> Exercise instructions
Would you give the entries again word for word, with no pictures in the copy?

> Task input
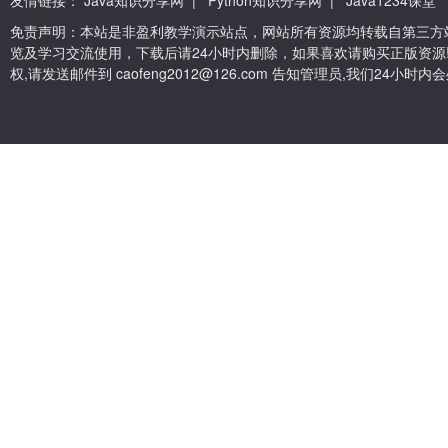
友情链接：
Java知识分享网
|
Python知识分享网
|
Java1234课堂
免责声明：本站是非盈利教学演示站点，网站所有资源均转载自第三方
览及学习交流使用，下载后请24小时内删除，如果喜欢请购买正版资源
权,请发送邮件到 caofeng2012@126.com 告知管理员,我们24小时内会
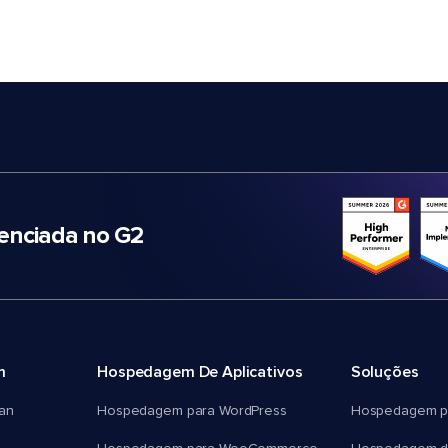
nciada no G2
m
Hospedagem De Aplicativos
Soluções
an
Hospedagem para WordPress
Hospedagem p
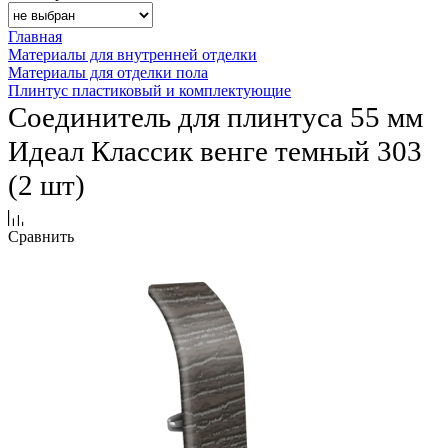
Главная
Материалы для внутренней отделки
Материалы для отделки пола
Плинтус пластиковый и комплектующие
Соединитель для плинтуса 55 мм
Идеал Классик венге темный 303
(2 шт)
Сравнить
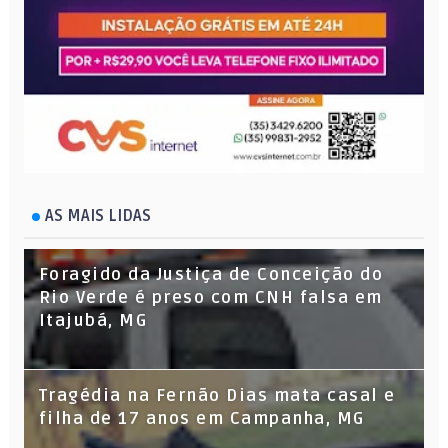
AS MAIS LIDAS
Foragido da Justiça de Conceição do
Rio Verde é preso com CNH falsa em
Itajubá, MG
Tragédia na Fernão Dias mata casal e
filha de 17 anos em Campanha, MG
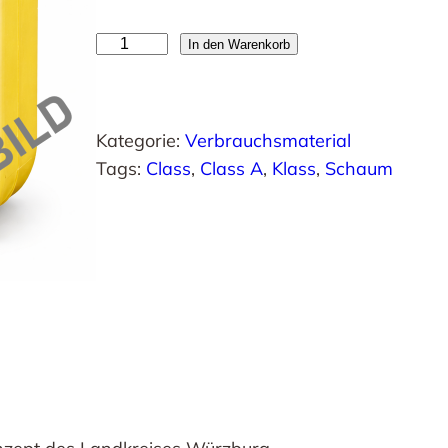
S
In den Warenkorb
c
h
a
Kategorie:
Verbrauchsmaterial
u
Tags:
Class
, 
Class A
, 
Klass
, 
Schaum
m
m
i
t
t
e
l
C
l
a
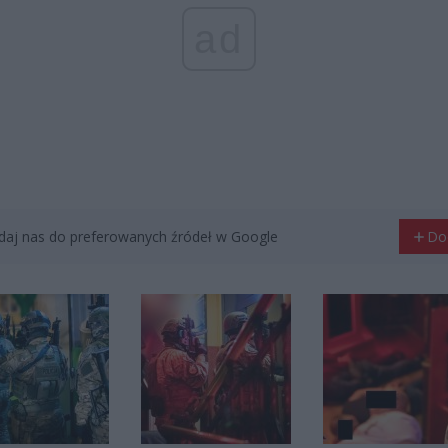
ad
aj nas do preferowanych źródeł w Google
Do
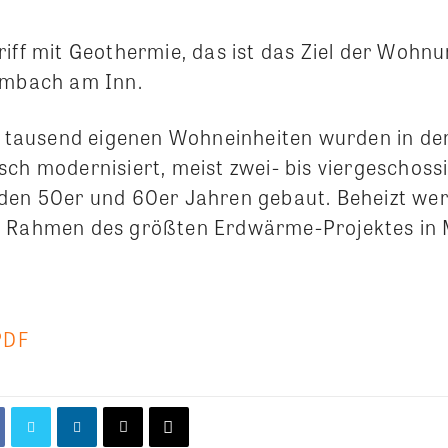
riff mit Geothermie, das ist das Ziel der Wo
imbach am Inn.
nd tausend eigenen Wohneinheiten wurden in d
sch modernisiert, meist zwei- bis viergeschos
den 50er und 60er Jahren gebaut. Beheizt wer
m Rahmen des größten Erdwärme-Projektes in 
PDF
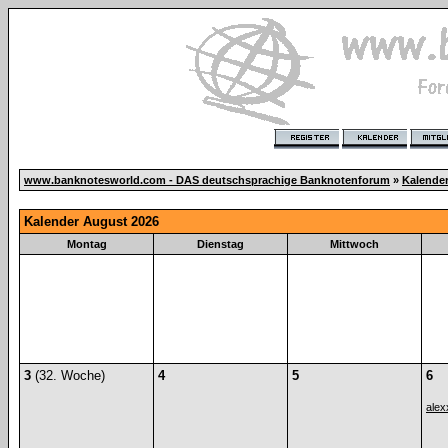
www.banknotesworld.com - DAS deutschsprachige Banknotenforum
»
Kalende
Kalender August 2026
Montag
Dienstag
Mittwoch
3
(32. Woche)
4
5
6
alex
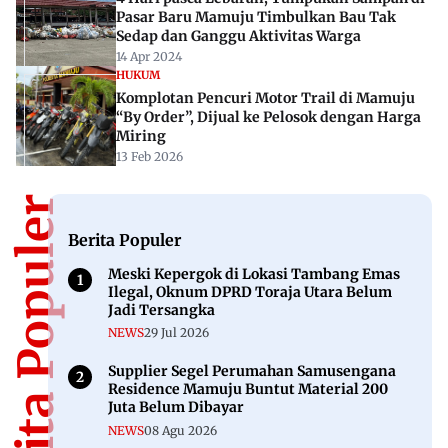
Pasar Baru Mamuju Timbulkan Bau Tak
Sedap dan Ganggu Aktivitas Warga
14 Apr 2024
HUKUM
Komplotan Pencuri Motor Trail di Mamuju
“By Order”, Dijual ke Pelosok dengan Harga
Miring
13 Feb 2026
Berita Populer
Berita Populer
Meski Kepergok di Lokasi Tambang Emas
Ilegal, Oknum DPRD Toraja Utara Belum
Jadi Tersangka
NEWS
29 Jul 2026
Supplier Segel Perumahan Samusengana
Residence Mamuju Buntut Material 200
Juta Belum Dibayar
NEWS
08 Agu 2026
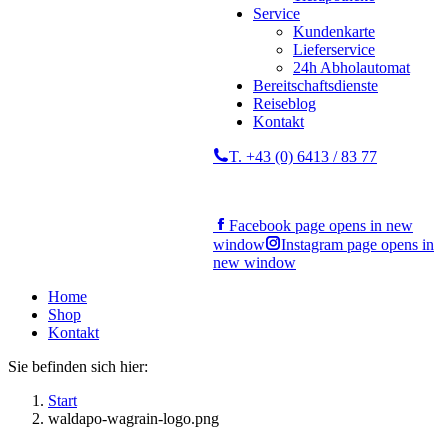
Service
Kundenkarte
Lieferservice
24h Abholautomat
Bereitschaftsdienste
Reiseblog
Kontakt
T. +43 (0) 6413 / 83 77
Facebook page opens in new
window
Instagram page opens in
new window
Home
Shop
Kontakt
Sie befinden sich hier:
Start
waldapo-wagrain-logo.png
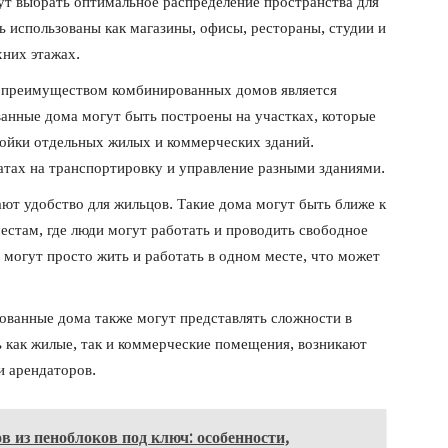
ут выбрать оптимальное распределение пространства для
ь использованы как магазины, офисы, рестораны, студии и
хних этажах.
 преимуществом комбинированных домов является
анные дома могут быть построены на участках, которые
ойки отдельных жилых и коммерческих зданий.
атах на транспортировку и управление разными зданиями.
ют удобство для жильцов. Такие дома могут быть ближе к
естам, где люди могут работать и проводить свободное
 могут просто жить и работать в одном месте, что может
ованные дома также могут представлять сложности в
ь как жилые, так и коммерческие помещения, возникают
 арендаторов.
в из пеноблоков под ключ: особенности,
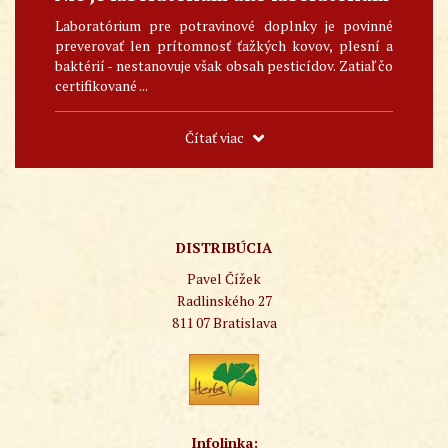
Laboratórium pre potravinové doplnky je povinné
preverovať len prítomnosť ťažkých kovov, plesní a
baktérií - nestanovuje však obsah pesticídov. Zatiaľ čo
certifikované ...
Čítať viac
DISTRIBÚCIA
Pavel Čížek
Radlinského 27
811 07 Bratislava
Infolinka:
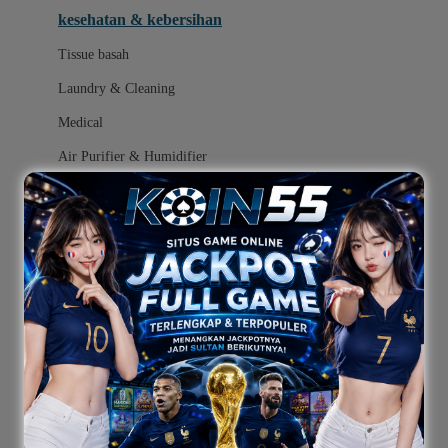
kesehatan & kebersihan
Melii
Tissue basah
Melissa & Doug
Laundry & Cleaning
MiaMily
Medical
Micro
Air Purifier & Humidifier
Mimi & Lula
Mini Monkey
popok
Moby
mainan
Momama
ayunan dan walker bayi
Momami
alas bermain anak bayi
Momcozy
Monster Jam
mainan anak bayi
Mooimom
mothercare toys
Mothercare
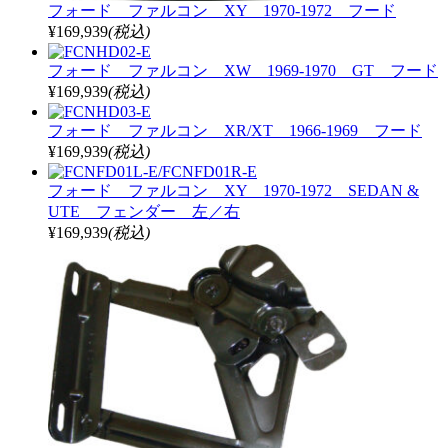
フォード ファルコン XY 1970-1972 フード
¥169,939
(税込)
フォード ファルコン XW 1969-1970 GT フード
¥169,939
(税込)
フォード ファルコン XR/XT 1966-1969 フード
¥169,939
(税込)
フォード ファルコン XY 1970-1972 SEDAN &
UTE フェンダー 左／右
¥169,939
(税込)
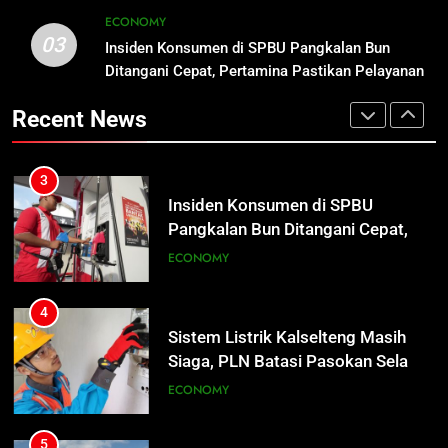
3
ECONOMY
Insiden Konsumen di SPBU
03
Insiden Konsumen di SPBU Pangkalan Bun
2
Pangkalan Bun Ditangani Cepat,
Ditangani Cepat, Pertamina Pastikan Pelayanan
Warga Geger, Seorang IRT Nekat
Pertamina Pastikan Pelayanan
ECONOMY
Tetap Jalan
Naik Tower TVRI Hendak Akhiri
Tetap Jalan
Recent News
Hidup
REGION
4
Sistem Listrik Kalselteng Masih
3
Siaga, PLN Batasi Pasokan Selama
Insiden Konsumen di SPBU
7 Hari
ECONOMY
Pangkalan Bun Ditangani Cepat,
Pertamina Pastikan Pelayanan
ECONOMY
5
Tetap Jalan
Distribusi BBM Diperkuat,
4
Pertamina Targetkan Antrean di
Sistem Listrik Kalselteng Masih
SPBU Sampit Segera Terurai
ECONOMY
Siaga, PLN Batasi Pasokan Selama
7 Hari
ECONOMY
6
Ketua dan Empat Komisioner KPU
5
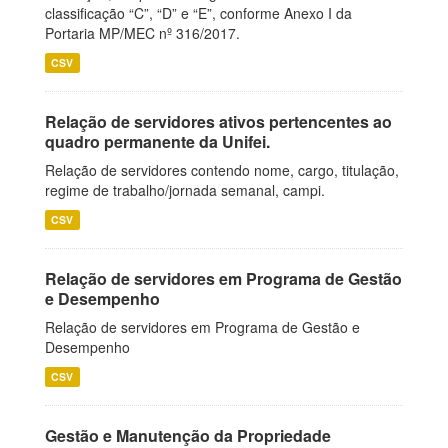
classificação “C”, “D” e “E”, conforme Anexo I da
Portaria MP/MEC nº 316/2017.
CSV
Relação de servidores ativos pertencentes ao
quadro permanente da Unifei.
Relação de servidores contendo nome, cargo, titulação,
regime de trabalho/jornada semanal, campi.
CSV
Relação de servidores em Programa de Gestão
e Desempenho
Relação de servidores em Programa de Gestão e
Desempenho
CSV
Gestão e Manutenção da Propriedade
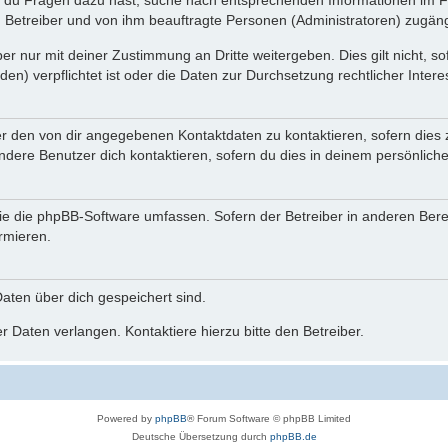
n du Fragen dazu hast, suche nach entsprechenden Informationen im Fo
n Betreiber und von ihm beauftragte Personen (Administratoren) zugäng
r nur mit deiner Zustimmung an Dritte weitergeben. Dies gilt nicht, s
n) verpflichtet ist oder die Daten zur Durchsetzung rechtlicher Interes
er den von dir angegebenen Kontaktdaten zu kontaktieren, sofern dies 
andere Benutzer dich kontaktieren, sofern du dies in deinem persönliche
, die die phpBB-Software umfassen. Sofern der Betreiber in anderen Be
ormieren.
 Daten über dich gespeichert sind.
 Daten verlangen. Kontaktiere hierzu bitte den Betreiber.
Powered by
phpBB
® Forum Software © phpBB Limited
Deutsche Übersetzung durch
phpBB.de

> Solution to the problem
友情链接：
Java知识分享网
|
Python知识分享网
|
Java1234课堂
免责声明：本站是非盈利教学演示站点，网站所有资源均转载自第三方
览及学习交流使用，下载后请24小时内删除，如果喜欢请购买正版资源
权,请发送邮件到 caofeng2012@126.com 告知管理员,我们24小时内会
nciada no G2
m
Hospedagem De Aplicativos
Soluções
an
Hospedagem para WordPress
Hospedagem p
Главная
Материалы для внутренней отделки
Материалы для отделки пола
Плинтус пластиковый и комплектующие
Соединитель для плинтуса 55 мм
Идеал Классик венге темный 303
(2 шт)
Сравнить
AS MAIS LIDAS
Foragido da Justiça de Conceição do
Rio Verde é preso com CNH falsa em
Itajubá, MG
Tragédia na Fernão Dias mata casal e
filha de 17 anos em Campanha, MG
S
In den Warenkorb
c
h
a
Kategorie:
Verbrauchsmaterial
u
Tags:
Class
, 
Class A
, 
Klass
, 
Schaum
m
m
i
t
t
e
l
C
l
a
ad
aj nas do preferowanych źródeł w Google
Do
riff mit Geothermie, das ist das Ziel der Wo
imbach am Inn.
nd tausend eigenen Wohneinheiten wurden in d
sch modernisiert, meist zwei- bis viergeschos
den 50er und 60er Jahren gebaut. Beheizt wer
m Rahmen des größten Erdwärme-Projektes in 
PDF
www.banknotesworld.com - DAS deutschsprachige Banknotenforum
»
Kalende
Kalender August 2026
Montag
Dienstag
Mittwoch
3
(32. Woche)
4
5
6
alex
Pasar Baru Mamuju Timbulkan Bau Tak
Sedap dan Ganggu Aktivitas Warga
14 Apr 2024
HUKUM
Komplotan Pencuri Motor Trail di Mamuju
“By Order”, Dijual ke Pelosok dengan Harga
Miring
13 Feb 2026
Berita Populer
Berita Populer
Meski Kepergok di Lokasi Tambang Emas
Ilegal, Oknum DPRD Toraja Utara Belum
Jadi Tersangka
NEWS
29 Jul 2026
Supplier Segel Perumahan Samusengana
Residence Mamuju Buntut Material 200
Juta Belum Dibayar
NEWS
08 Agu 2026
Service
Kundenkarte
Lieferservice
24h Abholautomat
Bereitschaftsdienste
Reiseblog
Kontakt
T. +43 (0) 6413 / 83 77
Facebook page opens in new
window
Instagram page opens in
new window
Home
Shop
Kontakt
Sie befinden sich hier:
Start
waldapo-wagrain-logo.png
ут выбрать оптимальное распределение пространства для
ь использованы как магазины, офисы, рестораны, студии и
хних этажах.
 преимуществом комбинированных домов является
анные дома могут быть построены на участках, которые
ойки отдельных жилых и коммерческих зданий.
атах на транспортировку и управление разными зданиями.
ют удобство для жильцов. Такие дома могут быть ближе к
естам, где люди могут работать и проводить свободное
 могут просто жить и работать в одном месте, что может
ованные дома также могут представлять сложности в
ь как жилые, так и коммерческие помещения, возникают
 арендаторов.
в из пеноблоков под ключ: особенности,
Laboratórium pre potravinové doplnky je povinné
preverovať len prítomnosť ťažkých kovov, plesní a
baktérií - nestanovuje však obsah pesticídov. Zatiaľ čo
certifikované ...
Čítať viac
DISTRIBÚCIA
Pavel Čížek
Radlinského 27
811 07 Bratislava
Infolinka:
kesehatan & kebersihan
Melii
Tissue basah
Melissa & Doug
Laundry & Cleaning
MiaMily
Medical
Micro
Air Purifier & Humidifier
Mimi & Lula
Mini Monkey
popok
Moby
mainan
Momama
ayunan dan walker bayi
Momami
alas bermain anak bayi
Momcozy
Monster Jam
mainan anak bayi
Mooimom
mothercare toys
Mothercare
フォード ファルコン XY 1970-1972 フード
¥169,939
(税込)
フォード ファルコン XW 1969-1970 GT フード
¥169,939
(税込)
フォード ファルコン XR/XT 1966-1969 フード
¥169,939
(税込)
フォード ファルコン XY 1970-1972 SEDAN &
UTE フェンダー 左／右
¥169,939
(税込)
3
ECONOMY
Insiden Konsumen di SPBU
03
Insiden Konsumen di SPBU Pangkalan Bun
2
Pangkalan Bun Ditangani Cepat,
Ditangani Cepat, Pertamina Pastikan Pelayanan
Warga Geger, Seorang IRT Nekat
Pertamina Pastikan Pelayanan
ECONOMY
Tetap Jalan
Naik Tower TVRI Hendak Akhiri
Tetap Jalan
Recent News
Hidup
REGION
4
Sistem Listrik Kalselteng Masih
3
Siaga, PLN Batasi Pasokan Selama
Insiden Konsumen di SPBU
7 Hari
ECONOMY
Pangkalan Bun Ditangani Cepat,
Pertamina Pastikan Pelayanan
ECONOMY
5
Tetap Jalan
Distribusi BBM Diperkuat,
4
Pertamina Targetkan Antrean di
Sistem Listrik Kalselteng Masih
SPBU Sampit Segera Terurai
ECONOMY
Siaga, PLN Batasi Pasokan Selama
7 Hari
ECONOMY
6
Ketua dan Empat Komisioner KPU
5
classificação “C”, “D” e “E”, conforme Anexo I da
Portaria MP/MEC nº 316/2017.
CSV
Relação de servidores ativos pertencentes ao
quadro permanente da Unifei.
Relação de servidores contendo nome, cargo, titulação,
regime de trabalho/jornada semanal, campi.
CSV
Relação de servidores em Programa de Gestão
e Desempenho
Relação de servidores em Programa de Gestão e
Desempenho
CSV
Gestão e Manutenção da Propriedade
n du Fragen dazu hast, suche nach entsprechenden Informationen im Fo
n Betreiber und von ihm beauftragte Personen (Administratoren) zugäng
r nur mit deiner Zustimmung an Dritte weitergeben. Dies gilt nicht, s
n) verpflichtet ist oder die Daten zur Durchsetzung rechtlicher Interes
er den von dir angegebenen Kontaktdaten zu kontaktieren, sofern dies 
andere Benutzer dich kontaktieren, sofern du dies in deinem persönliche
, die die phpBB-Software umfassen. Sofern der Betreiber in anderen Be
ormieren.
 Daten über dich gespeichert sind.
 Daten verlangen. Kontaktiere hierzu bitte den Betreiber.
Powered by
phpBB
® Forum Software © phpBB Limited
Deutsche Übersetzung durch
phpBB.de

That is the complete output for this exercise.